Work request. Pictures stay out of the output. Return exactly the lines below from the one with "Desarrolladores" down to the one with "ecisión excelentes. El", both included, and nothing more.

(Stored data entries)
-----
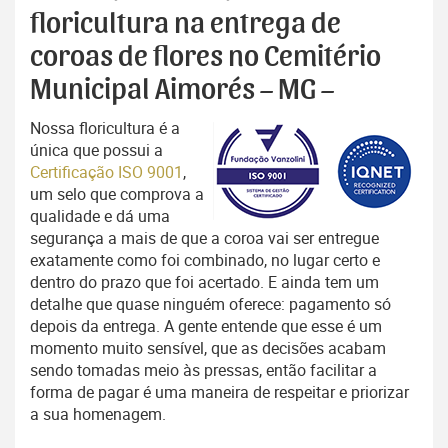
floricultura na entrega de
coroas de flores no Cemitério
Municipal Aimorés – MG –
Nossa floricultura é a
única que possui a
Certificação ISO 9001
,
um selo que comprova a
qualidade e dá uma
segurança a mais de que a coroa vai ser entregue
exatamente como foi combinado, no lugar certo e
dentro do prazo que foi acertado. E ainda tem um
detalhe que quase ninguém oferece: pagamento só
depois da entrega. A gente entende que esse é um
momento muito sensível, que as decisões acabam
sendo tomadas meio às pressas, então facilitar a
forma de pagar é uma maneira de respeitar e priorizar
a sua homenagem.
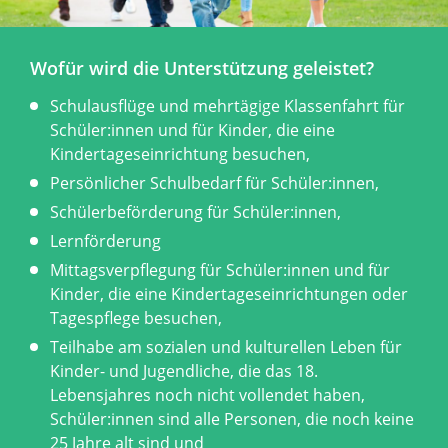
Wofür wird die Unterstützung geleistet?
Schulausflüge und mehrtägige Klassenfahrt für
Schüler:innen und für Kinder, die eine
Kindertageseinrichtung besuchen,
Persönlicher Schulbedarf für Schüler:innen,
Schülerbeförderung für Schüler:innen,
Lernförderung
Mittagsverpflegung für Schüler:innen und für
Kinder, die eine Kindertageseinrichtungen oder
Tagespflege besuchen,
Teilhabe am sozialen und kulturellen Leben für
Kinder- und Jugendliche, die das 18.
Lebensjahres noch nicht vollendet haben,
Schüler:innen sind alle Personen, die noch keine
25 Jahre alt sind und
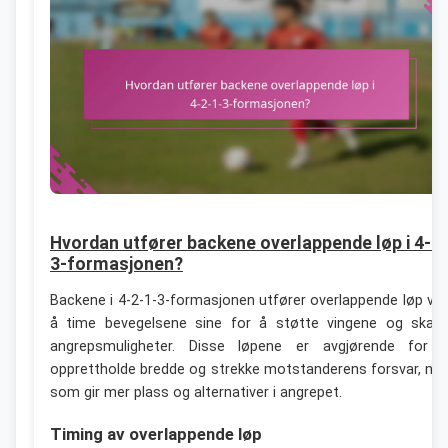
Hvordan utfører backene overlappende løp i 4-2
3-formasjonen?
Backene i 4-2-1-3-formasjonen utfører overlappende løp ve
å time bevegelsene sine for å støtte vingene og skap
angrepsmuligheter. Disse løpene er avgjørende for 
opprettholde bredde og strekke motstanderens forsvar, no
som gir mer plass og alternativer i angrepet.
Timing av overlappende løp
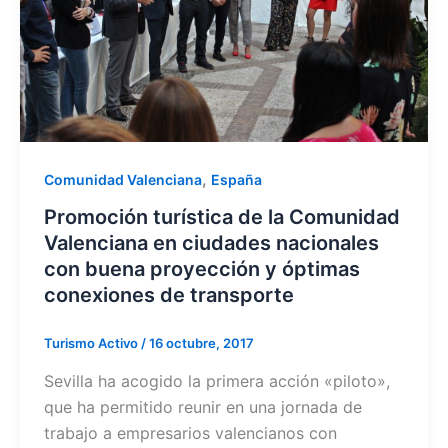
,
Comunidad Valenciana
España
Promoción turística de la Comunidad
Valenciana en ciudades nacionales
con buena proyección y óptimas
conexiones de transporte
Turismo Activo
/
16 octubre, 2017
Sevilla ha acogido la primera acción «piloto»,
que ha permitido reunir en una jornada de
trabajo a empresarios valencianos con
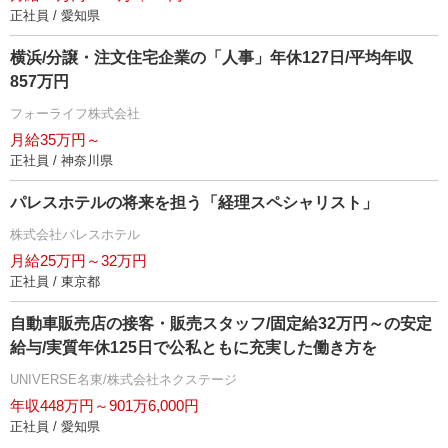
正社員 / 愛知県
横浜/分譲・注文住宅企業の「人事」年休127日/平均年収
857万円
フォーライフ株式会社
月給35万円～
正社員 / 神奈川県
パレスホテルの将来を担う「経理スペシャリスト」
株式会社パレスホテル
月給25万円～32万円
正社員 / 東京都
自動車販売店の接客・販売スタッフ/固定給32万円～の安定
給与/実質年休125日で公私ともに充実した働き方を
UNIVERSE名東/株式会社ネクステージ
年収448万円～901万6,000円
正社員 / 愛知県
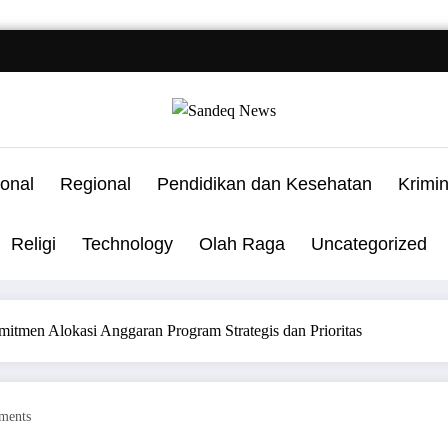
onal
Regional
Pendidikan dan Kesehatan
Krimi
Religi
Technology
Olah Raga
Uncategorized
tmen Alokasi Anggaran Program Strategis dan Prioritas
ments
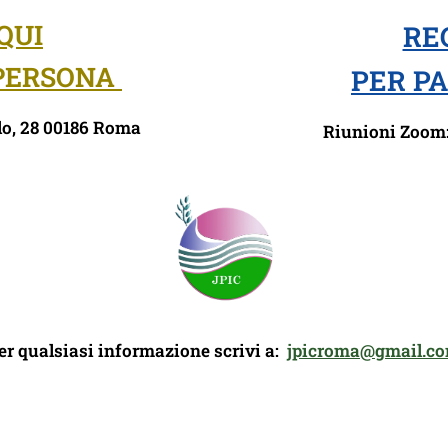
QUI
RE
 PERSONA
PER P
lo, 28 00186 Roma
Riunioni Zoom: 
er qualsiasi informazione scrivi a:
jpicroma@gmail.c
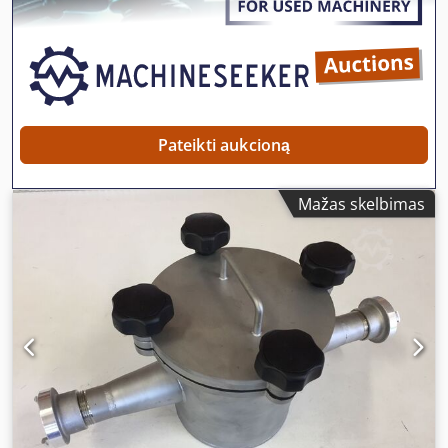
required for cosmetic and pharmaceutical production
laikas: apie 80 000 vamzdžių. Dokumentacija yra. Galima
(GMP-compliant). Hot Air Sealing: The version for heat-
apžiūrėti mašiną vietoje. Dkedpszpyymofx Akpor
sealable tubes uses reliable hot air technology, ensuring
an aesthetically pleasing and durable seal. Intuitive
Operation: The control panel allows quick parameter
changes and easy switching between stored recipes.
Machine Dimensions and Ergonomics The JTB-40 Fenix
Pateikti aukcioną
tube filling machine impresses with its compact, well-
designed construction, facilitating integration into existing
lines: Height: 1.9 m Length: 1.7 m Width: 1.3 m Inspection
Mažas skelbimas
and Contact The JTB-40 Fenix is available for immediate
viewing and test filling under production conditions at our
company site. Contact us to arrange an appointment!
Seller Contact Details: Jedliński Packaging sp. z o.o. ul.
Wodna 3, 05-090 Raszyn, Poland Location: Machine
available for inspection and testing at company facility.
Don’t miss this opportunity! Invest in a new standard of
packaging with the JTB-40 Fenix automatic tube filling
machine.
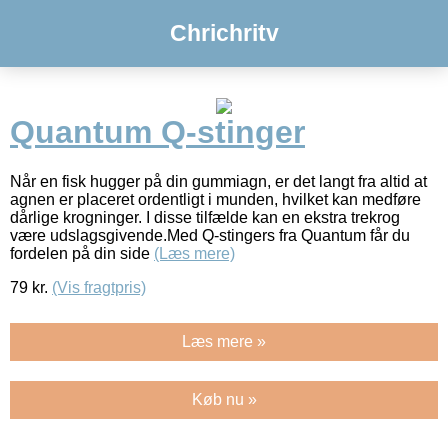
Chrichritv
Quantum Q-stinger
Når en fisk hugger på din gummiagn, er det langt fra altid at
agnen er placeret ordentligt i munden, hvilket kan medføre
dårlige krogninger. I disse tilfælde kan en ekstra trekrog
være udslagsgivende.Med Q-stingers fra Quantum får du
fordelen på din side
(Læs mere)
79
kr.
(Vis fragtpris)
Læs mere »
Køb nu »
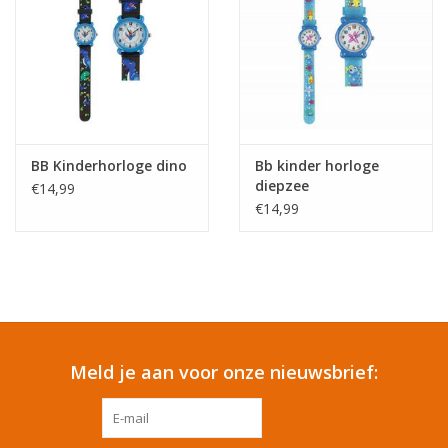
BB Kinderhorloge dino
Bb kinder horloge
diepzee
€14,99
€14,99
Meld je aan voor onze nieuwsbrief:
ABONNEER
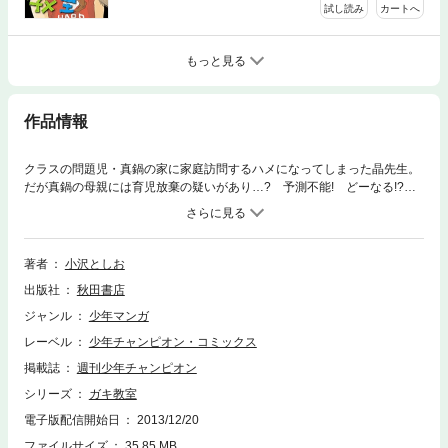
試し読み
カートへ
もっと見る
作品情報
クラスの問題児・真鍋の家に家庭訪問するハメになってしまった晶先生。
だが真鍋の母親には育児放棄の疑いがあり…? 予測不能! どーなる!?
チャラ教師VSモンスターペアレンツ!!
著者
小沢としお
出版社
秋田書店
ジャンル
少年マンガ
レーベル
少年チャンピオン・コミックス
掲載誌
週刊少年チャンピオン
シリーズ
ガキ教室
電子版配信開始日
2013/12/20
ファイルサイズ
35.85 MB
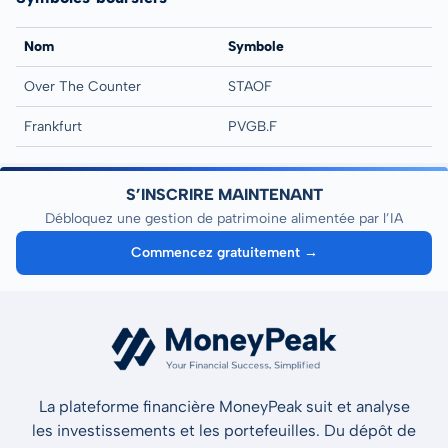
Nom
Symbole
Over The Counter
STAOF
Frankfurt
PVGB.F
S’INSCRIRE MAINTENANT
Débloquez une gestion de patrimoine alimentée par l’IA
Commencez gratuitement →
La plateforme financière MoneyPeak suit et analyse
les investissements et les portefeuilles. Du dépôt de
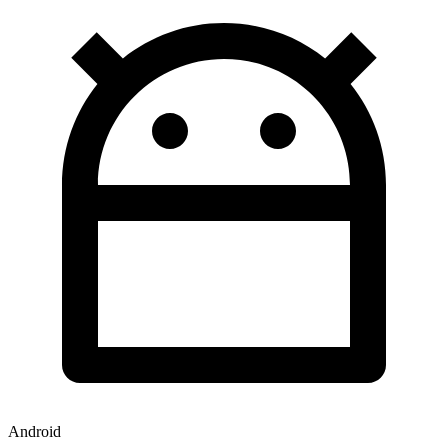
Android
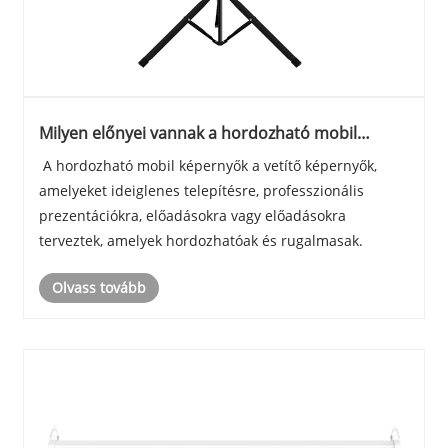
Milyen előnyei vannak a hordozható mobil
képernyőknek?
‌ A hordozható mobil képernyők a vetítő képernyők,
amelyeket ideiglenes telepítésre, professzionális
prezentációkra, előadásokra vagy előadásokra
terveztek, amelyek hordozhatóak és rugalmasak.
Olvass tovább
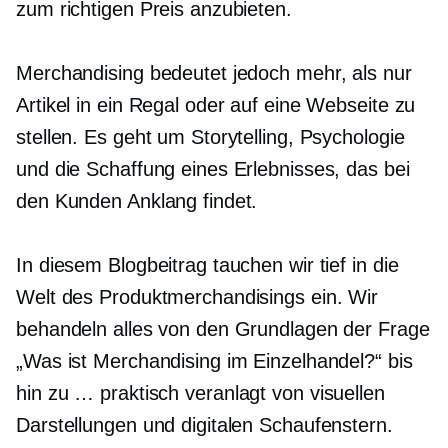
zum richtigen Preis anzubieten.
Merchandising bedeutet jedoch mehr, als nur
Artikel in ein Regal oder auf eine Webseite zu
stellen. Es geht um Storytelling, Psychologie
und die Schaffung eines Erlebnisses, das bei
den Kunden Anklang findet.
In diesem Blogbeitrag tauchen wir tief in die
Welt des Produktmerchandisings ein. Wir
behandeln alles von den Grundlagen der Frage
„Was ist Merchandising im Einzelhandel?“ bis
hin zu …
praktisch veranlagt
von visuellen
Darstellungen und digitalen Schaufenstern.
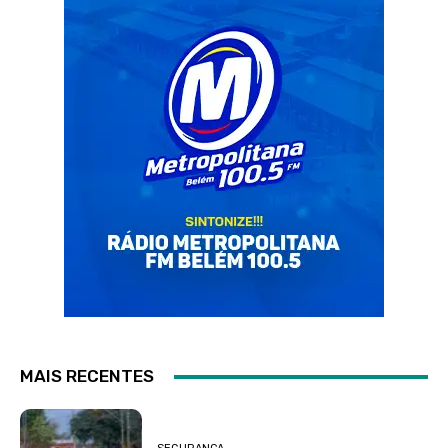
MAIS RECENTES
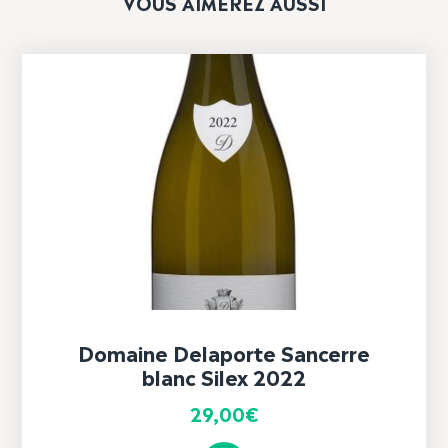
VOUS AIMEREZ AUSSI
Domaine Delaporte Sancerre
blanc Silex 2022
29,00
€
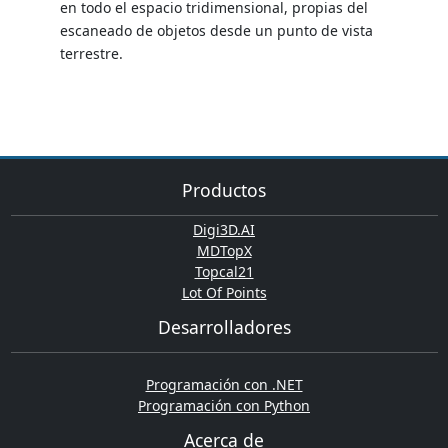
en todo el espacio tridimensional, propias del
escaneado de objetos desde un punto de vista
terrestre.
Productos
Digi3D.AI
MDTopX
Topcal21
Lot Of Points
Desarrolladores
Programación con .NET
Programación con Python
Acerca de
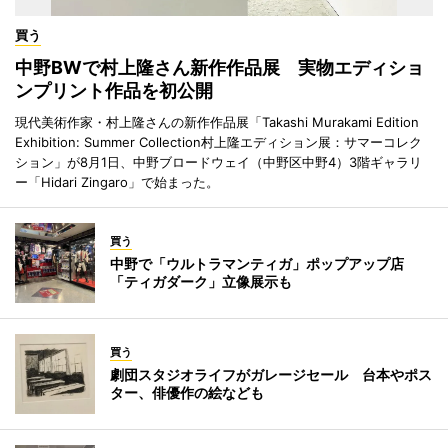
買う
中野BWで村上隆さん新作作品展 実物エディショ
ンプリント作品を初公開
現代美術作家・村上隆さんの新作作品展「Takashi Murakami Edition
Exhibition: Summer Collection村上隆エディション展：サマーコレク
ション」が8月1日、中野ブロードウェイ（中野区中野4）3階ギャラリ
ー「Hidari Zingaro」で始まった。
買う
中野で「ウルトラマンティガ」ポップアップ店
「ティガダーク」立像展示も
買う
劇団スタジオライフがガレージセール 台本やポス
ター、俳優作の絵なども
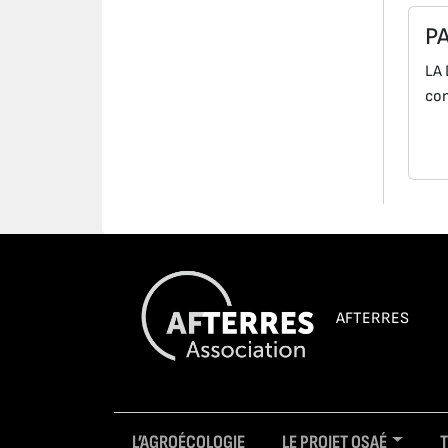
P
LA 
com
AFTERRES
L’AGROÉCOLOGIE
LE PROJET OSAÉ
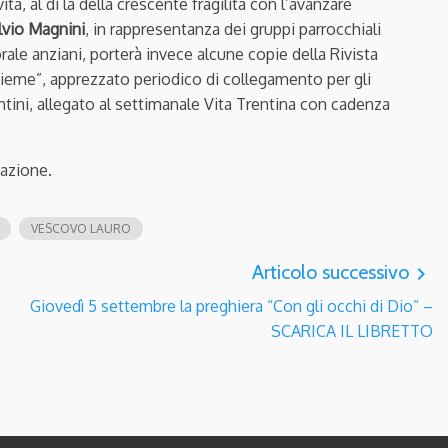
vita, al di là della crescente fragilità con l’avanzare
lvio Magnini
, in rappresentanza dei gruppi parrocchiali
rale anziani, porterà invece alcune copie della Rivista
sieme”, apprezzato periodico di collegamento per gli
ntini, allegato al settimanale Vita Trentina con cadenza
razione.
VESCOVO LAURO
Articolo successivo
navigate_next
Giovedì 5 settembre la preghiera “Con gli occhi di Dio” –
SCARICA IL LIBRETTO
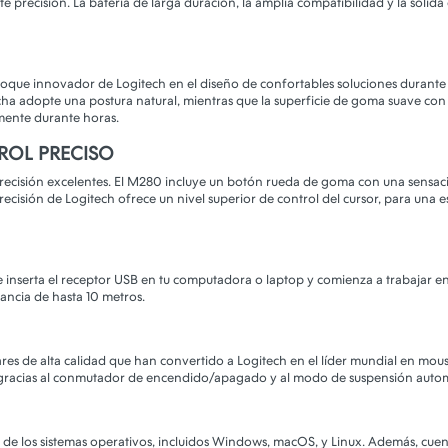
e precisión. La batería de larga duración, la amplia compatibilidad y la sólid
nfoque innovador de Logitech en el diseño de confortables soluciones durante
a adopte una postura natural, mientras que la superficie de goma suave con 
emente durante horas.
ROL PRECISO
ecisión excelentes. El M280 incluye un botón rueda de goma con una sensació
 precisión de Logitech ofrece un nivel superior de control del cursor, para u
e inserta el receptor USB en tu computadora o laptop y comienza a trabajar e
ancia de hasta 10 metros.
res de alta calidad que han convertido a Logitech en el líder mundial en mou
as gracias al conmutador de encendido/apagado y al modo de suspensión autom
 de los sistemas operativos, incluidos Windows, macOS, y Linux. Además, cue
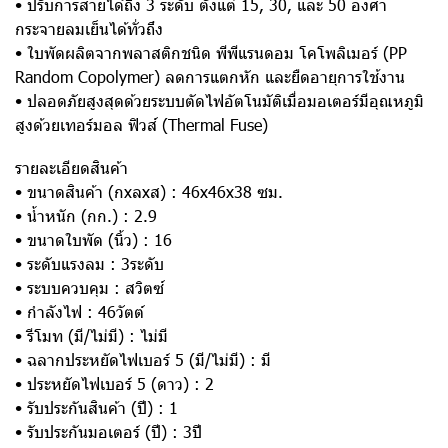
• ปรับการส่ายได้ถึง 3 ระดับ ตั้งแต่ 15, 30, และ 50 องศา
กระจายลมเย็นได้ทั่วถึง
• ใบพัดผลิตจากพลาสติกชนิด พีพีแรนดอม โคโพลิเมอร์ (PP
Random Copolymer) ลดการแตกหัก และยืดอายุการใช้งาน
• ปลอดภัยสูงสุดด้วยระบบตัดไฟอัตโนมัติเมื่อมอเตอร์มีอุณหภูมิ
สูงด้วยเทอร์มอล ฟิวส์ (Thermal Fuse)
รายละเอียดสินค้า
• ขนาดสินค้า (กxลxส) : 46x46x38 ซม.
• น้ำหนัก (กก.) : 2.9
• ขนาดใบพัด (นิ้ว) : 16
• ระดับแรงลม : 3ระดับ
• ระบบควบคุม : สวิตซ์
• กำลังไฟ : 46วัตต์
• รีโมท (มี/ไม่มี) : ไม่มี
• ฉลากประหยัดไฟเบอร์ 5 (มี/ไม่มี) : มี
• ประหยัดไฟเบอร์ 5 (ดาว) : 2
• รับประกันสินค้า (ปี) : 1
• รับประกันมอเตอร์ (ปี) : 3ปี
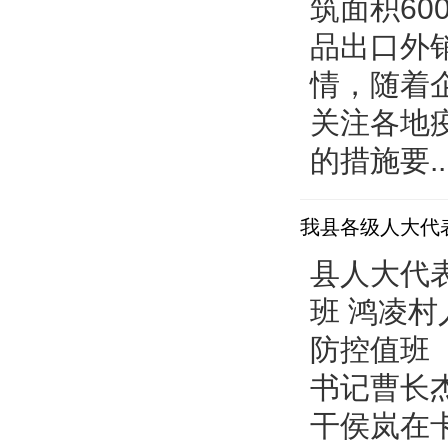
筑面积60
预决算公开
品出口外
情，随着
关注各地
的措施要..
我县各级人大代
县人大代
班 鸿凌
防控值班
书记曹长
干侯岚在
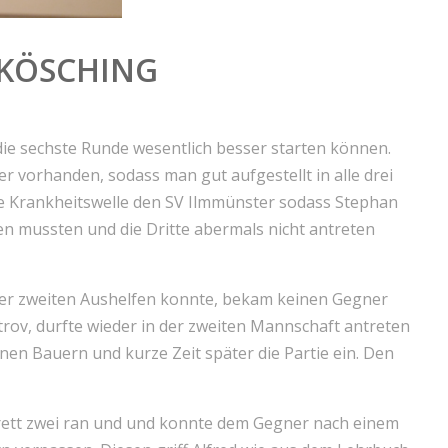
 KÖSCHING
die sechste Runde wesentlich besser starten können.
r vorhanden, sodass man gut aufgestellt in alle drei
e Krankheitswelle den SV Ilmmünster sodass Stephan
en mussten und die Dritte abermals nicht antreten
 der zweiten Aushelfen konnte, bekam keinen Gegner
trov, durfte wieder in der zweiten Mannschaft antreten
inen Bauern und kurze Zeit später die Partie ein. Den
rett zwei ran und und konnte dem Gegner nach einem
-----
Exercise response.
Desarrolladores
Programación con .NET
Programación con Python
Acerca de
買う
中野BWで村上隆さん新作作品展 実物エディショ
ンプリント作品を初公開
現代美術作家・村上隆さんの新作作品展「Takashi Murakami Edition
Exhibition: Summer Collection村上隆エディション展：サマーコレク
ション」が8月1日、中野ブロードウェイ（中野区中野4）3階ギャラリ
ー「Hidari Zingaro」で始まった。
買う
中野で「ウルトラマンティガ」ポップアップ店
「ティガダーク」立像展示も
買う
劇団スタジオライフがガレージセール 台本やポス
ター、俳優作の絵なども
P
LA 
com
AFTERRES
L’AGROÉCOLOGIE
LE PROJET OSAÉ
vita, al di là della crescente fragilità con l’avanzare
lvio Magnini
, in rappresentanza dei gruppi parrocchiali
rale anziani, porterà invece alcune copie della Rivista
sieme”, apprezzato periodico di collegamento per gli
ntini, allegato al settimanale Vita Trentina con cadenza
razione.
VESCOVO LAURO
Articolo successivo
navigate_next
Giovedì 5 settembre la preghiera “Con gli occhi di Dio” –
SCARICA IL LIBRETTO
e precisión. La batería de larga duración, la amplia compatibilidad y la sólid
nfoque innovador de Logitech en el diseño de confortables soluciones durante
a adopte una postura natural, mientras que la superficie de goma suave con 
emente durante horas.
ROL PRECISO
ecisión excelentes. El M280 incluye un botón rueda de goma con una sensació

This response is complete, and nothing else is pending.